Questo nuovo studio ha utilizzato i dati di oltre 1,3 milioni di adulti, appartenenti ad una popolazione ambulatoriale. L’endpoint principale dello studio era un composito di infarto miocardico, ictus ischemico o emorragico.

I pazienti inclusi nell’analisi avevano un’età media di 53 anni e sono stati seguiti per un periodo di 8 anni. In base alla soglia di 140/90mmHg il 18,9% di loro era classificabile come iperteso, mentre applicando la soglia di 130/80mmH la percentuale saliva al 43,5%.

La presenza di un’ipertensione sistolica e diastolica era un predittore indipendente per gli esiti clinici avversi. Nei modelli di sopravvivenza, un’ipertensione sistolica, definita da valori superiori o uguali a 140mmHg, e un’ipertensione diastolica, definita da valori superiori o uguali a 90mmHg, si sono dimostrate predittori indipendenti per l’endpoint composito dello studio.

Anche adottando la soglia inferiore di ipertensione, vale a dire valori inferiori o uguali a 130/80mmHg, e con pressioni sistoliche e diastoliche utilizzate come predittori, senza soglie di ipertensione, sono stati ottenuti risultati sostanzialmente simili.

Una pressione diastolica da non trascurare

I risultati di questo studio sembrano quindi da un lato confermare il maggior impatto della pressione sistolica su eventi clinici quali infarto miocardico e ictus.

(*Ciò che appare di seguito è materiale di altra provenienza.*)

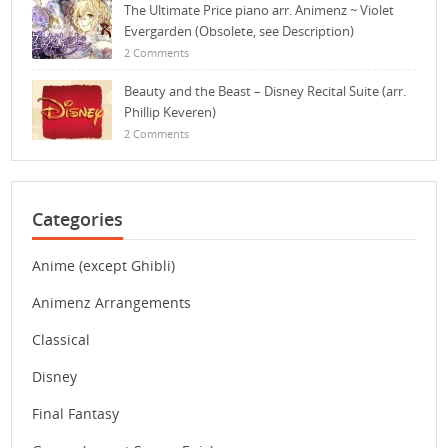
The Ultimate Price piano arr. Animenz ~ Violet
Evergarden (Obsolete, see Description)
2 Comments
Beauty and the Beast – Disney Recital Suite (arr.
Phillip Keveren)
2 Comments
Categories
Anime (except Ghibli)
Animenz Arrangements
Classical
Disney
Final Fantasy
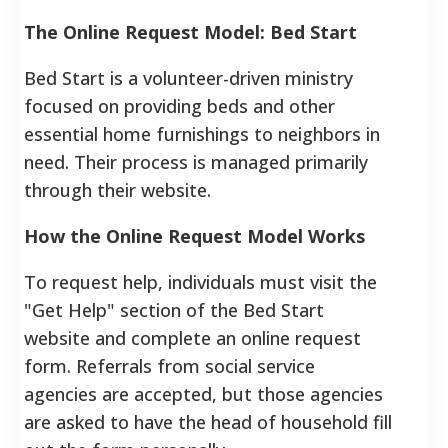
The Online Request Model: Bed Start
Bed Start is a volunteer-driven ministry
focused on providing beds and other
essential home furnishings to neighbors in
need.
Their process is managed primarily
through their website.
How the Online Request Model Works
To request help, individuals must visit the
"Get Help" section of the Bed Start
website and complete an online request
form.
Referrals from social service
agencies are accepted, but those agencies
are asked to have the head of household fill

D’altra parte però rivalutano il ruolo della pressione diastolica, dimostrando come entrambi i valori pressori di riferimento siano in grado di influenzare, in modo indipendente, il rischio di sviluppare eventi cardiovascolari avversi, a prescindere dalla definizione di ipertensione adottata.

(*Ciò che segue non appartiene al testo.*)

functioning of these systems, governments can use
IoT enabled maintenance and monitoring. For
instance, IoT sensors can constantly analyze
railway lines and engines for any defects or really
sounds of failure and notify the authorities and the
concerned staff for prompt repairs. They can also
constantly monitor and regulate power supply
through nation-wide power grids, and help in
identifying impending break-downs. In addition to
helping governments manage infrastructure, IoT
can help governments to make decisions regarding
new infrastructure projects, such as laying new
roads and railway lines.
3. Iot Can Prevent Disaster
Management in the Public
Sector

Gli autori concludono quindi che le considerazioni delle linee guida dovrebbero prendere in considerazione con uguale dignità entrambi i valori di pressione, sistolici e diastolici, al fine di ridurre efficacemente il rischio cardiovascolare.

 

Franco Folino

 

Alexander C. Flint, et al. Effect of Systolic and Diastolic Blood Pressure on Cardiovascular Outcomes. N Engl J Med 2019; 381:243-251.